The Mumbai house break-in was as funny as it was unreliable, the airport warehouse robbery was done spectacularly, although also extremely unreliable (Nolan does not bother with authenticity at all, he doesn’t need it), the theft of either plutonium or meldonium , or hell knows what at first looked more or less funny, but then this inversion rushed there, when the cars ride backwards, and this Andryusha, who got it, is still trying to shoot his spouse, who is no less tired, whom the Special Agent will continuously save, instead of saving already this damn world, – well, here somehow the appetizer stole a degree, that is, it already looked noticeably less impressive.

But the long and very muddy scene of saving this damn world with all these winds, counter-winds, inverts, temporal pincers, reverse and direct explosions – to be honest, it was so tired that I caught myself thinking several times that it was time to do it all squander, especially since, as in other scenes of the picture, where the winders (these are ordinary people) and the counter-winders (inverts) moved at different times, the winders ran backwards extremely unnaturally, and this was clearly visible. In addition, the directors often got confused, and they ran either windings like counter-windings, then counter-windings like windings, but this was of little concern to anyone, apparently.

About the babam-bubuh. This is where it gets really tedious. I read complaints from viewers who saw the movie in theaters that the obsessive music and thumping bass sounded a little too much. Yes, and not in the cinema, it’s all too intrusive, very loud and very monotonous, I paid attention to this.

What is the result? I’m really very disappointed. To be honest, having reached the theft of either plutonium or meldonium, when there was still an hour left to the end, I wanted to stop watching this dregs, but since the review anyway had to be written anyway – the film is a landmark – I forced myself to watch it to the end, I’m not a film critic who writes a review after watching the trailer.

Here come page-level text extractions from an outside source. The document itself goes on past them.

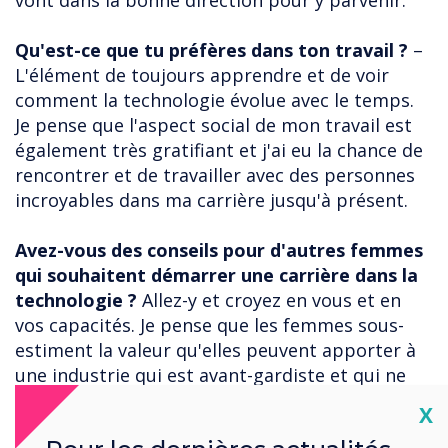
vont dans la bonne direction pour y parvenir.
Qu'est-ce que tu préfères dans ton travail ?
–
L'élément de toujours apprendre et de voir
comment la technologie évolue avec le temps.
Je pense que l'aspect social de mon travail est
également très gratifiant et j'ai eu la chance de
rencontrer et de travailler avec des personnes
incroyables dans ma carrière jusqu'à présent.
Avez-vous des conseils pour d'autres femmes
qui souhaitent démarrer une carrière dans la
technologie ?
Allez-y et croyez en vous et en
vos capacités. Je pense que les femmes sous-
estiment la valeur qu'elles peuvent apporter à
une industrie qui est avant-gardiste et qui ne
peut être encore plus performante qu'en
Cl
X
apportant des idées et des talents divers.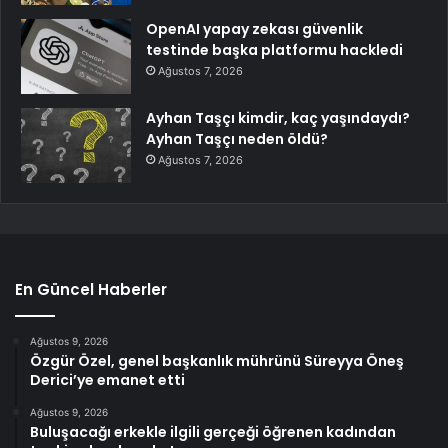
OpenAI yapay zekası güvenlik
testinde başka platformu hackledi
Ağustos 7, 2026
Ayhan Taşçı kimdir, kaç yaşındaydı?
Ayhan Taşçı neden öldü?
Ağustos 7, 2026
En Güncel Haberler
Ağustos 9, 2026
Özgür Özel, genel başkanlık mührünü Süreyya Öneş
Derici’ye emanet etti
Ağustos 9, 2026
Buluşacağı erkekle ilgili gerçeği öğrenen kadından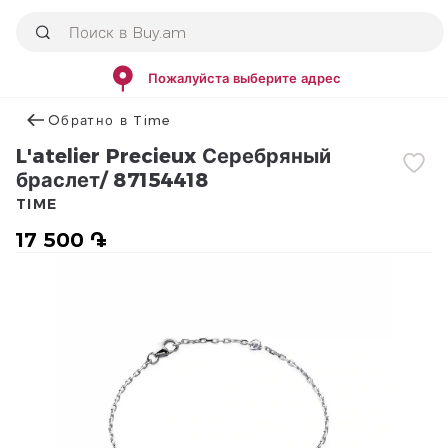
Пожалуйста выберите адрес
Օбратно в Time
L'atelier Precieux Серебряный
браслет/ 87154418
TIME
17 500 ֏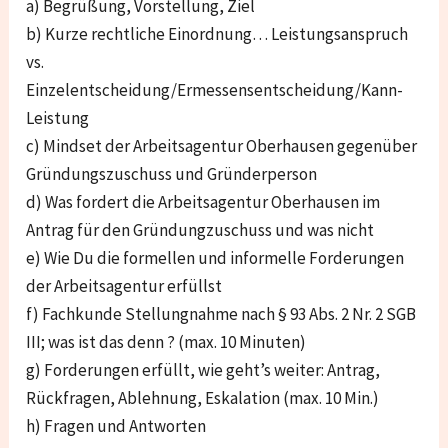
a) Begrüßung, Vorstellung, Ziel
b) Kurze rechtliche Einordnung… Leistungsanspruch
vs.
Einzelentscheidung/Ermessensentscheidung/Kann-
Leistung
c) Mindset der Arbeitsagentur Oberhausen gegenüber
Gründungszuschuss und Gründerperson
d) Was fordert die Arbeitsagentur Oberhausen im
Antrag für den Gründungzuschuss und was nicht
e) Wie Du die formellen und informelle Forderungen
der Arbeitsagentur erfüllst
f) Fachkunde Stellungnahme nach § 93 Abs. 2 Nr. 2 SGB
III; was ist das denn ? (max. 10 Minuten)
g) Forderungen erfüllt, wie geht’s weiter: Antrag,
Rückfragen, Ablehnung, Eskalation (max. 10 Min.)
h) Fragen und Antworten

And in vain, because all this space-time dregs is just the last hour of the film.

However! Does the movie have fans? There is! They argue all over the world in social networks and forums, explaining to each other what the artist wanted to say with this picture, why did he decide to say this at all, and why did Volodya shave off his mustache? How they argue! So Nolan filmed it for a reason? Definitely not in vain!

Amen!

PS Once again I remind you of the “Wheeler-Feynman absorption theory”, “reverse entropy” and “Lyosha found a bug on the shelf”. Use these phrases in a discussion of this film – it will definitely give you extra points. It is even possible that in the eyes of a friend you will receive the status of “The guy who understood Nolan’s Tenet.” And it’s worth it!

Argument / Tenet movie review

Director: Christopher Nolan Cast: John David Washington, Robert Pattinson, Elizabeth Debicki, Kenneth Branagh, Aaron Taylor-Johnson, Michael Caine, Himesh Patel, Yuri Kolokolnikov, Dimple Kapadia, Clemence Poesy

Budget: $205M, Worldwide gross: $358M
Fantasy Action, UK-US, 2020, 150 min.